The Dutch are using less energy, with gas and electricity consumption per head of the population back at the level of 1970, new figures from statistics agency CBS show.
In total, the Dutch used 154 gigajoules of energy last year, compared with 173 gigajoules in 2022.
Energy use per head of the population has been declining since 2013 because of improved insulation in homes and cars using less fuel. Warmer winters have also played a part, the CBS said.
Last year, energy prices soared because of the Russian invasion of Ukraine and this too spurred people to better insulate their homes and cut gas and electricity use in general.
Up to 2018, some 90% of the energy used in the Netherlands came from fossil fuels but this has now fallen to 83%, the CBS said.
As of this month, the Dutch have also stopped pumping up gas from under Groningen province, increasing reliance on energy sources from abroad. In 2022, the Netherlands has not been so dependent on foreign sources of fuel since 1906 when coal mining started in Limburg, the CBS said.

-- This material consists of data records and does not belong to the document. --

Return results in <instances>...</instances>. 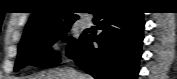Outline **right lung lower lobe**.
<instances>
[{
    "label": "right lung lower lobe",
    "mask_w": 177,
    "mask_h": 79,
    "mask_svg": "<svg viewBox=\"0 0 177 79\" xmlns=\"http://www.w3.org/2000/svg\"><path fill=\"white\" fill-rule=\"evenodd\" d=\"M94 22L103 32L97 37L84 34L68 56L95 79H137L143 13L121 11L112 5L97 11ZM93 42L99 47H93Z\"/></svg>",
    "instance_id": "1"
}]
</instances>
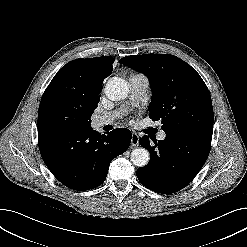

Since the Slochteren gas field was opened in 1963 the Dutch state has earned €360 billion from gas extraction, with another €66 billion split between energy giants Shell and ExxonMobil.
But the cost to the community was high: more than 1,600 earthquakes have hit the region since the 1980s, damaging 85,000 buildings. The turning point was a quake measuring 3.6 on the Richter scale in the village of Huizinge in 2012.
Since then production has been cut from 54 billion cubic metres per year to just 3.6 billion cubic metres last year.